Retype only the lines running from the beginning of the entries below to the line with "GU Baubeschläge Aus­tria GmbH", both included. Do not include pictures.

**Provided information:**

┄┄┄┄┄┄

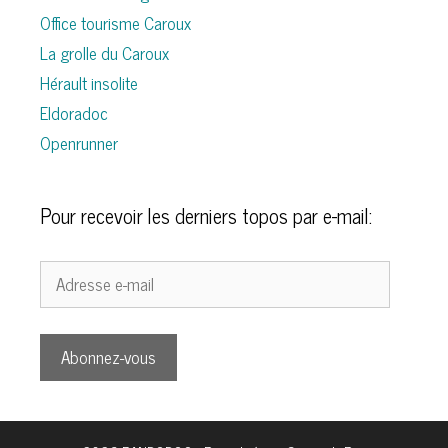
Office tourisme Caroux
La grolle du Caroux
Hérault insolite
Eldoradoc
Openrunner
Pour recevoir les derniers topos par e-mail:
Adresse
e-
mail
Abonnez-vous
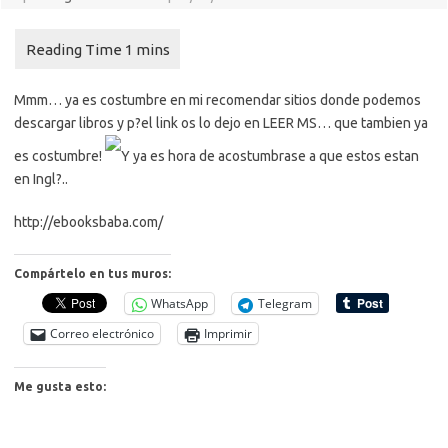
Mmm… ya es costumbre en mi recomendar sitios donde podemos
descargar libros y p?el link os lo dejo en LEER MS… que tambien ya
es costumbre!
Y ya es hora de acostumbrase a que estos estan
en Ingl?..
http://ebooksbaba.com/
Compártelo en tus muros:
WhatsApp
Telegram
Correo electrónico
Imprimir
Me gusta esto:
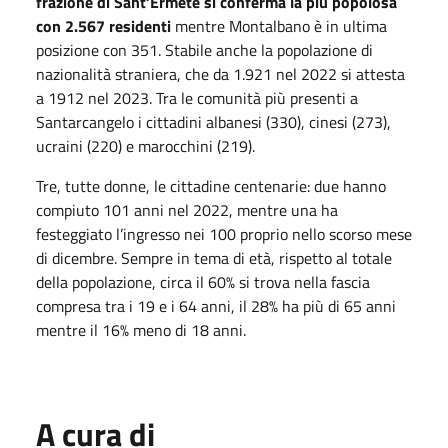
frazione di Sant’Ermete si conferma la più popolosa
con 2.567 residenti
mentre Montalbano è in ultima
posizione con 351. Stabile anche la popolazione di
nazionalità straniera, che da 1.921 nel 2022 si attesta
a 1912 nel 2023. Tra le comunità più presenti a
Santarcangelo i cittadini albanesi (330), cinesi (273),
ucraini (220) e marocchini (219).
Tre, tutte donne, le cittadine centenarie: due hanno
compiuto 101 anni nel 2022, mentre una ha
festeggiato l’ingresso nei 100 proprio nello scorso mese
di dicembre. Sempre in tema di età, rispetto al totale
della popolazione, circa il 60% si trova nella fascia
compresa tra i 19 e i 64 anni, il 28% ha più di 65 anni
mentre il 16% meno di 18 anni.
A cura di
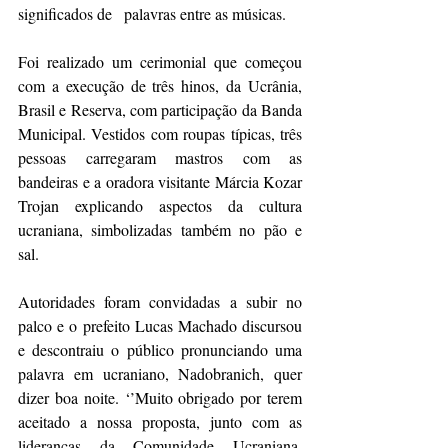
significados de   palavras entre as músicas. 
Foi realizado um cerimonial que começou 
com a execução de três hinos, da Ucrânia, 
Brasil e Reserva, com participação da Banda 
Municipal. Vestidos com roupas típicas, três 
pessoas carregaram mastros com as 
bandeiras e a oradora visitante Márcia Kozar 
Trojan explicando aspectos da cultura 
ucraniana, simbolizadas também no pão e 
sal.
Autoridades foram convidadas a subir no 
palco e o prefeito Lucas Machado discursou 
e descontraiu o público pronunciando uma 
palavra em ucraniano, Nadobranich, quer 
dizer boa noite. ‘’Muito obrigado por terem 
aceitado a nossa proposta, junto com as 
lideranças da Comunidade Ucraniana. 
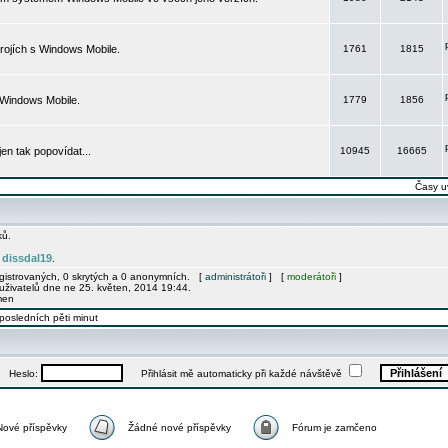
rojích s Windows Mobile.
1761
1815
 Windows Mobile.
1779
1856
 jen tak popovídat...
10945
16665
Časy u
ků.
dissdal19
e
.
egistrovaných, 0 skrytých a 0 anonymních. [
administrátoři
] [
moderátoři
]
uživatelů dne ne 25. květen, 2014 19:44.
men
posledních pěti minut
Heslo:
Přihlásit mě automaticky při každé návštěvě
Nové příspěvky
Žádné nové příspěvky
Fórum je zamčeno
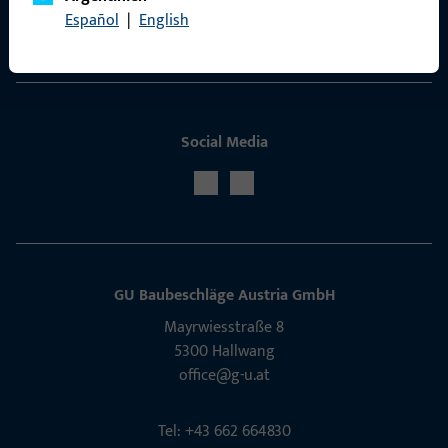
Español
|
English
Service
Social Media
GU Baubeschläge Aus­tria GmbH
Mayrwies­straße 8
5300 Hall­wang
office@g-u.at
Tel: +43 662 664830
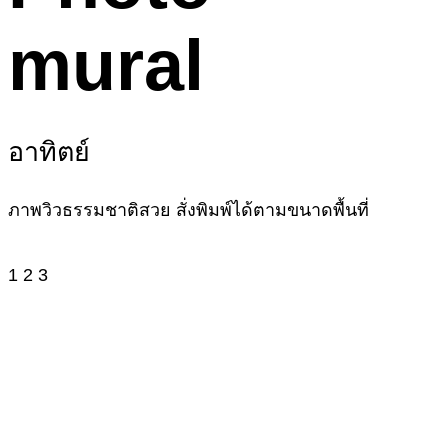
mural
อาทิตย์
ภาพวิวธรรมชาติสวย สั่งพิมพ์ได้ตามขนาดพื้นที่
1
2
3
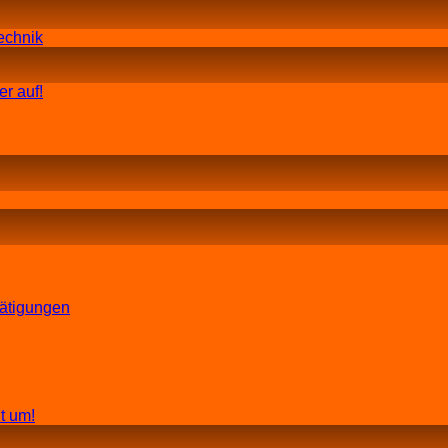
echnik
r auf!
tätigungen
t um!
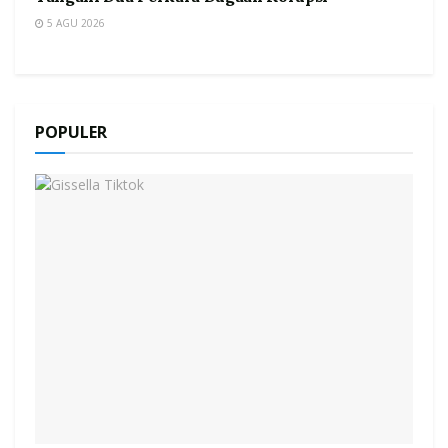
5 AGU 2026
POPULER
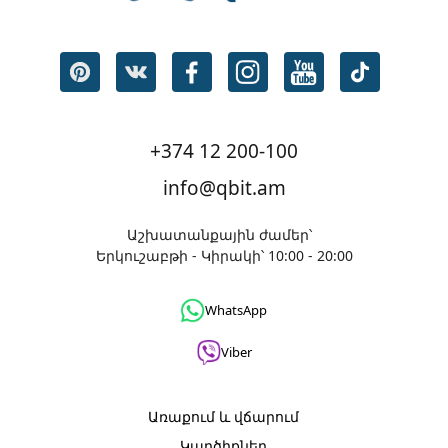
+374 12 200-100
info@qbit.am
Աշխատանքային ժամեր՝
Երկուշաբթի - Կիրակի՝ 10:00 - 20:00
WhatsApp
Viber
Առաքում և վճարում
Կարծիքներ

┄┄┄┄┄┄

**Response to the task:**
Office tourisme Caroux
La grolle du Caroux
Hérault insolite
Eldoradoc
Openrunner
Pour recevoir les derniers topos par e-mail:
Adresse
e-
mail
Abonnez-vous
Mmm… ya es costumbre en mi recomendar sitios donde podemos
descargar libros y p?el link os lo dejo en LEER MS… que tambien ya
es costumbre!
Y ya es hora de acostumbrase a que estos estan
en Ingl?..
http://ebooksbaba.com/
Compártelo en tus muros:
WhatsApp
Telegram
Correo electrónico
Imprimir
Me gusta esto:
frazione di Sant’Ermete si conferma la più popolosa
con 2.567 residenti
mentre Montalbano è in ultima
posizione con 351. Stabile anche la popolazione di
nazionalità straniera, che da 1.921 nel 2022 si attesta
a 1912 nel 2023. Tra le comunità più presenti a
Santarcangelo i cittadini albanesi (330), cinesi (273),
ucraini (220) e marocchini (219).
Tre, tutte donne, le cittadine centenarie: due hanno
compiuto 101 anni nel 2022, mentre una ha
festeggiato l’ingresso nei 100 proprio nello scorso mese
di dicembre. Sempre in tema di età, rispetto al totale
della popolazione, circa il 60% si trova nella fascia
compresa tra i 19 e i 64 anni, il 28% ha più di 65 anni
mentre il 16% meno di 18 anni.
A cura di
significados de   palavras entre as músicas. 
Foi realizado um cerimonial que começou 
com a execução de três hinos, da Ucrânia, 
Brasil e Reserva, com participação da Banda 
Municipal. Vestidos com roupas típicas, três 
pessoas carregaram mastros com as 
bandeiras e a oradora visitante Márcia Kozar 
Trojan explicando aspectos da cultura 
ucraniana, simbolizadas também no pão e 
sal.
Autoridades foram convidadas a subir no 
palco e o prefeito Lucas Machado discursou 
e descontraiu o público pronunciando uma 
palavra em ucraniano, Nadobranich, quer 
dizer boa noite. ‘’Muito obrigado por terem 
aceitado a nossa proposta, junto com as 
lideranças da Comunidade Ucraniana. 
rojích s Windows Mobile.
1761
1815
 Windows Mobile.
1779
1856
 jen tak popovídat...
10945
16665
Časy u
ků.
dissdal19
e
.
egistrovaných, 0 skrytých a 0 anonymních. [
administrátoři
] [
moderátoři
]
uživatelů dne ne 25. květen, 2014 19:44.
men
posledních pěti minut
Heslo:
Přihlásit mě automaticky při každé návštěvě
Nové příspěvky
Žádné nové příspěvky
Fórum je zamčeno
Español
|
English
Service
Social Media
GU Baubeschläge Aus­tria GmbH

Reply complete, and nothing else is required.